Yes, I will be changing the names. I don't like everything having the word psionic in it. A few more proficiencies are on the way as well.

Adventures in Book Buying

Today I was at Half-Price books pondering another RPG purchase. I don't get a bit of allowance often, but I was eager to see what deals I could get. Last time I found a TORG book for about four dollars. That was a few months ago, so I figured the stock had changed...

Someone at this branch of Half Price apparently checks eBay for price comparisons. The Birthright box set without War Cards was $30. The 2nd Edition Tome of Magic was way high as well. About the best deal I found was a Metabarrons hardback for $15. I wasn't able to get it.

What I did find, however, was a book about Southeast Asian history. Specifically, Southeast Asia in the Age of Commerce 1450 - 1680 by Anthony Reid for about $6. Tanah-Con-Rahn is inspired by Southeast Asia and this is the perfect sourcebook. Not only does it detail daily life, but warfare, urban culture and pastimes. One of the aspects I liked is the discussion about mass conflict. The prevailing mood in conflict was that land was forever, but human capital was limited. Apparently, battles weren't fought to the last man or anything like that. In fact, cities didn't have walls. An army would invade, and the citizens would wait in the woods until the invaders left.

The goal of mass conflict was to actually capture people. The measure of power was in the number of slaves and people under a ruler's control. People were a limited resource, so you didn't waste them in war. In fact, if you completely wiped out your opposition, you lost the opportunity to capture their forces. Not only did you want to avoid losing lots of your troops, but avoiding lots of theirs.

How was mass combat handled? Many times it was either handled through one-on-one combat (champion to champion) or through scaring the other force. The reason a ruler would amass a huge army was to lower the morale of his opponent. One way of lowering morale was to prove that your force had superior magic, defensive or offensive. In fact, when firearms arrived in the area, shots were more often fired into the air rather than at the enemy.

From a game standpoint, mass combat is basically a reaction roll. Before the reaction roll, though, each side could wheel out their crossbreed or extraplanar champion to fight it out. As the fight progresses, each side makes reaction rolls based on how the fight is going. When one fails, the battle is over. If the champion route doesn't work, it could be a mega-powerful weapon, or mutant elephants. One of the more powerful effects could even be the sudden transformation of the front line into rakshasas.

As an aside, this also addresses another issue, why are the endless forests filled with weird monsters? It's filled with the losers (or permanently transformed troops) from the many wars and skirmishes throughout the land.

As far as diversions, it seems that gambling on animal fights was quite popular. However, it doesn't have to be magical creations. It can be roosters (for the lower classes), tigers, even elephants. The big battle might be the weird and bizarre, but it doesn't have to be.

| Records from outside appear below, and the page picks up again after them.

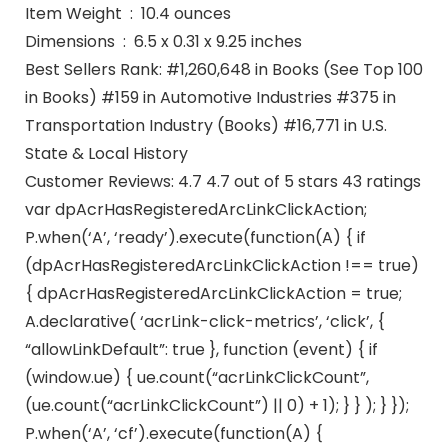
Item Weight ‏ : ‎ 10.4 ounces
Dimensions ‏ : ‎ 6.5 x 0.31 x 9.25 inches
Best Sellers Rank: #1,260,648 in Books (See Top 100
in Books) #159 in Automotive Industries #375 in
Transportation Industry (Books) #16,771 in U.S.
State & Local History
Customer Reviews: 4.7 4.7 out of 5 stars 43 ratings
var dpAcrHasRegisteredArcLinkClickAction;
P.when(‘A’, ‘ready’).execute(function(A) { if
(dpAcrHasRegisteredArcLinkClickAction !== true)
{ dpAcrHasRegisteredArcLinkClickAction = true;
A.declarative( ‘acrLink-click-metrics’, ‘click’, {
“allowLinkDefault”: true }, function (event) { if
(window.ue) { ue.count(“acrLinkClickCount”,
(ue.count(“acrLinkClickCount”) || 0) + 1); } } ); } });
P.when(‘A’, ‘cf’).execute(function(A) {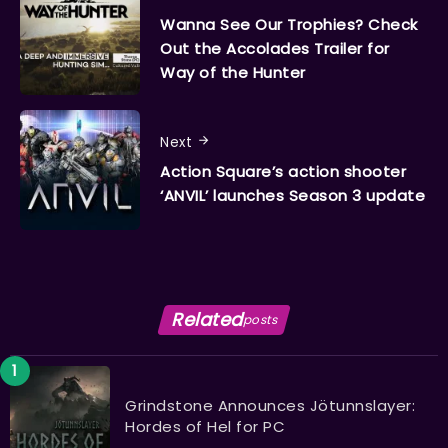
Wanna See Our Trophies? Check
Out the Accolades Trailer for
Way of the Hunter
Next
Action Square’s action shooter
‘ANVIL’ launches Season 3 update
Related
posts
Grindstone Announces Jötunnslayer:
Hordes of Hel for PC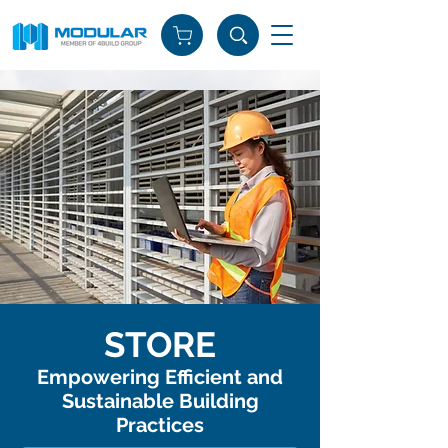
STORE
Empowering Efficient and
Sustainable Building
Practices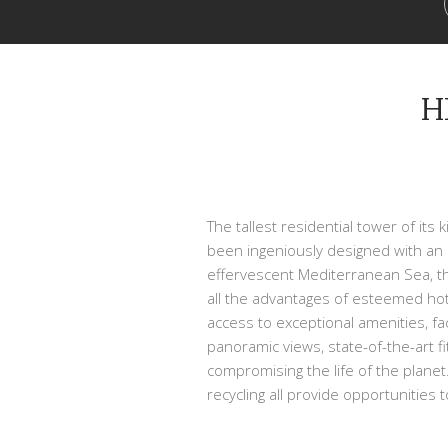
H
The tallest residential tower of it
been ingeniously designed with an 
effervescent Mediterranean Sea, th
all the advantages of esteemed hot
access to exceptional amenities, fac
panoramic views, state-of-the-art f
compromising the life of the planet.
recycling all provide opportunities 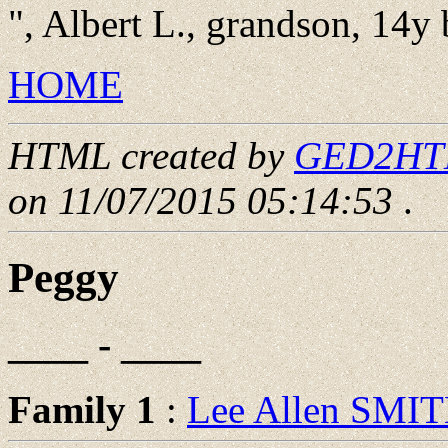
", Albert L., grandson, 14y
HOME
HTML created by
GED2HTML
on 11/07/2015 05:14:53
.
Peggy
____ - ____
Family 1
:
Lee Allen SMI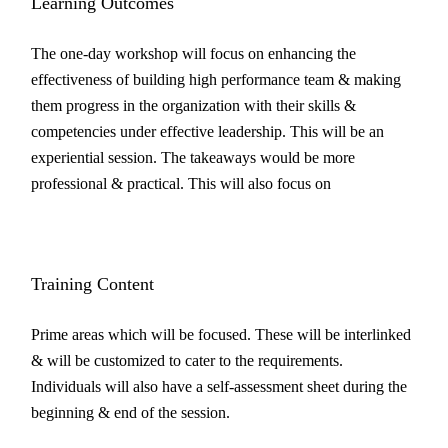
Learning Outcomes
The one-day workshop will focus on enhancing the
effectiveness of building high performance team & making
them progress in the organization with their skills &
competencies under effective leadership. This will be an
experiential session. The takeaways would be more
professional & practical. This will also focus on
Training Content
Prime areas which will be focused. These will be interlinked
& will be customized to cater to the requirements.
Individuals will also have a self-assessment sheet during the
beginning & end of the session.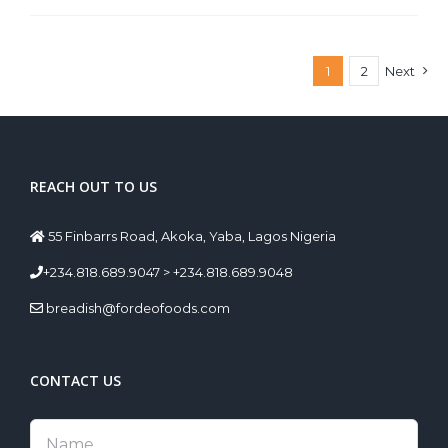
1
2
Next
REACH OUT TO US
55 Finbarrs Road, Akoka, Yaba, Lagos Nigeria
+234.818.689.9047 > +234.818.689.9048
breadish@fordeofoods.com
CONTACT US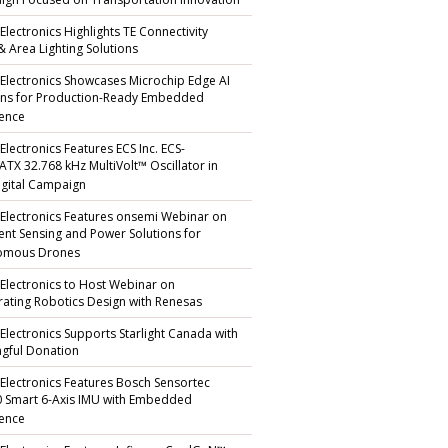
gn Focused on Transportation Innovation
Electronics Highlights TE Connectivity
 & Area Lighting Solutions
 Electronics Showcases Microchip Edge AI
ons for Production-Ready Embedded
gence
Electronics Features ECS Inc. ECS-
TX 32.768 kHz MultiVolt™ Oscillator in
gital Campaign
 Electronics Features onsemi Webinar on
igent Sensing and Power Solutions for
omous Drones
 Electronics to Host Webinar on
rating Robotics Design with Renesas
 Electronics Supports Starlight Canada with
gful Donation
 Electronics Features Bosch Sensortec
 Smart 6-Axis IMU with Embedded
gence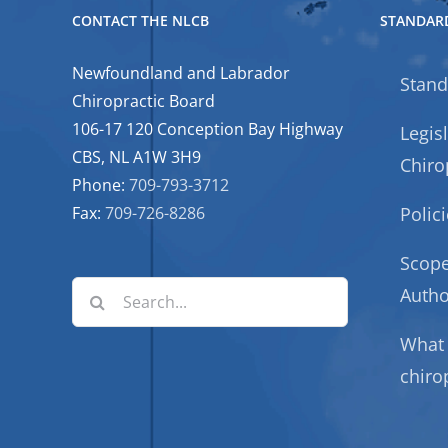
CONTACT THE NLCB
STANDARD
Newfoundland and Labrador
Stand
Chiropractic Board
106-17 120 Conception Bay Highway
Legis
CBS, NL A1W 3H9
Chiro
Phone:
709-793-3712
Fax:
709-726-8286
Polic
Scope
Search
Autho
for:
What 
chiro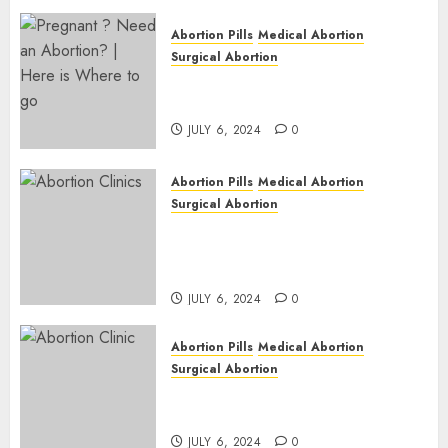
Abortion Pills
Medical Abortion
Surgical Abortion
Pregnant ? Need an Abortion?
| Here is Where to go
JULY 6, 2024
0
Abortion Pills
Medical Abortion
Surgical Abortion
Safe & Trusted Abortion
Clinic in Beitbridge| Surgical
& Medical Abortion Pills Facts
JULY 6, 2024
0
Abortion Pills
Medical Abortion
Surgical Abortion
Abortion In Clinic : What to
Expect
JULY 6, 2024
0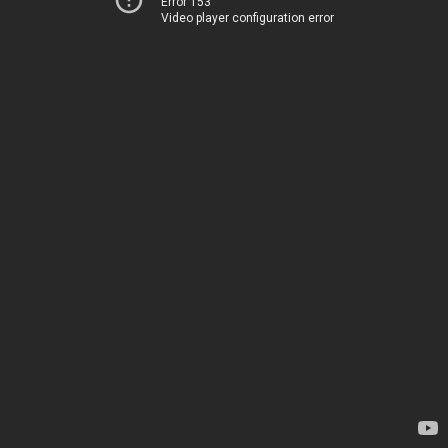
Error 153
Video player configuration error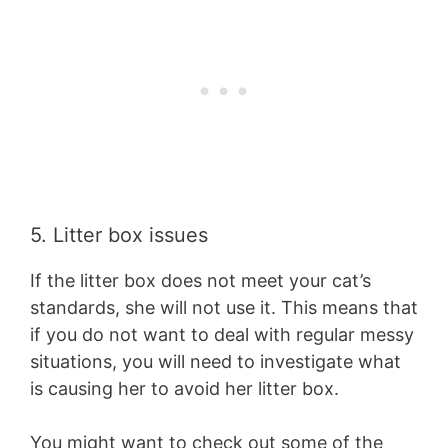
5. Litter box issues
If the litter box does not meet your cat’s
standards, she will not use it. This means that
if you do not want to deal with regular messy
situations, you will need to investigate what
is causing her to avoid her litter box.
You might want to check out some of the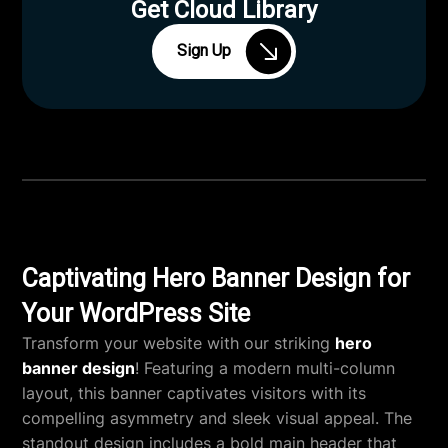
Get Cloud Library
Sign Up
Captivating Hero Banner Design for
Your WordPress Site
Transform your website with our striking
hero
banner design
! Featuring a modern multi-column
layout, this banner captivates visitors with its
compelling asymmetry and sleek visual appeal. The
standout design includes a bold main header that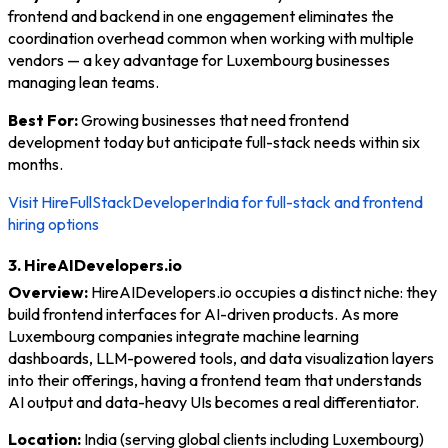
frontend and backend in one engagement eliminates the
coordination overhead common when working with multiple
vendors — a key advantage for Luxembourg businesses
managing lean teams.
Best For:
Growing businesses that need frontend
development today but anticipate full-stack needs within six
months.
Visit HireFullStackDeveloperIndia for full-stack and frontend
hiring options
3. HireAIDevelopers.io
Overview:
HireAIDevelopers.io occupies a distinct niche: they
build frontend interfaces for AI-driven products. As more
Luxembourg companies integrate machine learning
dashboards, LLM-powered tools, and data visualization layers
into their offerings, having a frontend team that understands
AI output and data-heavy UIs becomes a real differentiator.
Location:
India (serving global clients including Luxembourg)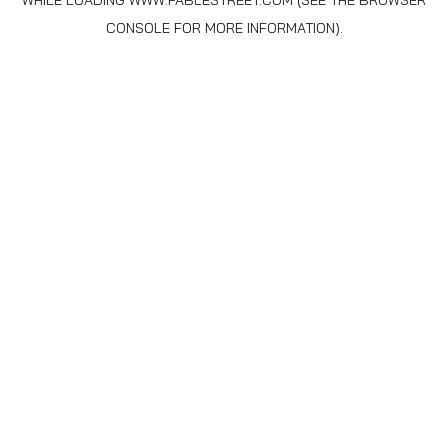
WHILE LOADING
WWW.FABLESTREET.COM
(SEE THE
BROWSER
CONSOLE
FOR MORE INFORMATION).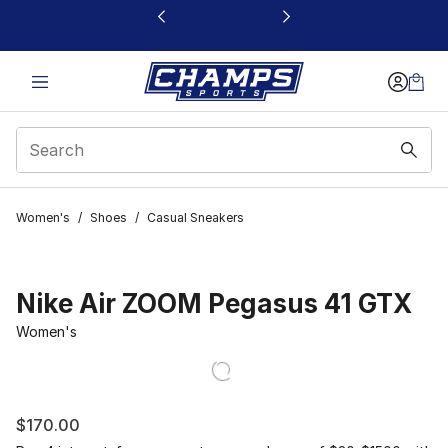
This link will open in a new window
Women's
/
Shoes
/
Casual Sneakers
Nike Air ZOOM Pegasus 41 GTX
Women's
$170.00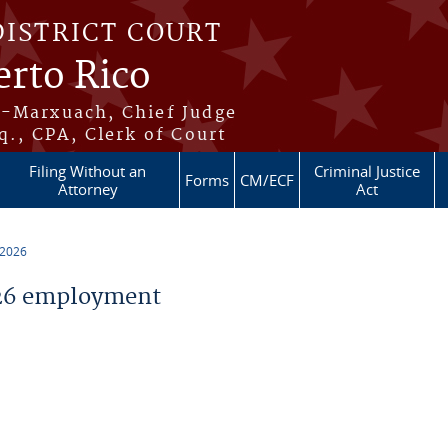
DISTRICT COURT
erto Rico
s-Marxuach, Chief Judge
q., CPA, Clerk of Court
Filing Without an
Criminal Justice
Forms
CM/ECF
Attorney
Act
 2026
26 employment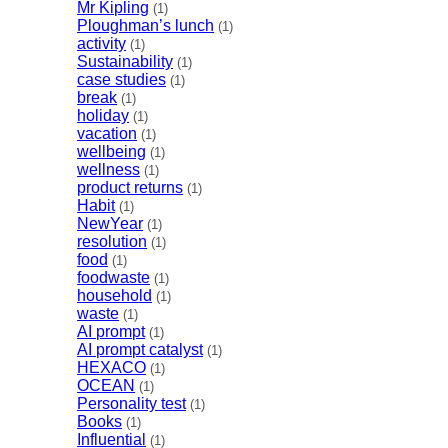
Mr Kipling
(1)
Ploughman’s lunch
(1)
activity
(1)
Sustainability
(1)
case studies
(1)
break
(1)
holiday
(1)
vacation
(1)
wellbeing
(1)
wellness
(1)
product returns
(1)
Habit
(1)
NewYear
(1)
resolution
(1)
food
(1)
foodwaste
(1)
household
(1)
waste
(1)
AI prompt
(1)
AI prompt catalyst
(1)
HEXACO
(1)
OCEAN
(1)
Personality test
(1)
Books
(1)
Influential
(1)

By the way, stronghold rules would be the same for every class...

Okay, okay, okay. What does this have to do with the ACKS Psionicist?

The Tanah-Con-Rahn setting features variations of the ACKS Psionicist. I want to make certain that the ideas I have for Tanah-Con-Rahn are possible in the rules I present. For that matter, there are a class of people in the space fantasy setting based on the Psionicist. (They are called the Pythagoreans.)

More to come. I hope to finish more tonight and enjoy a good book tomorrow.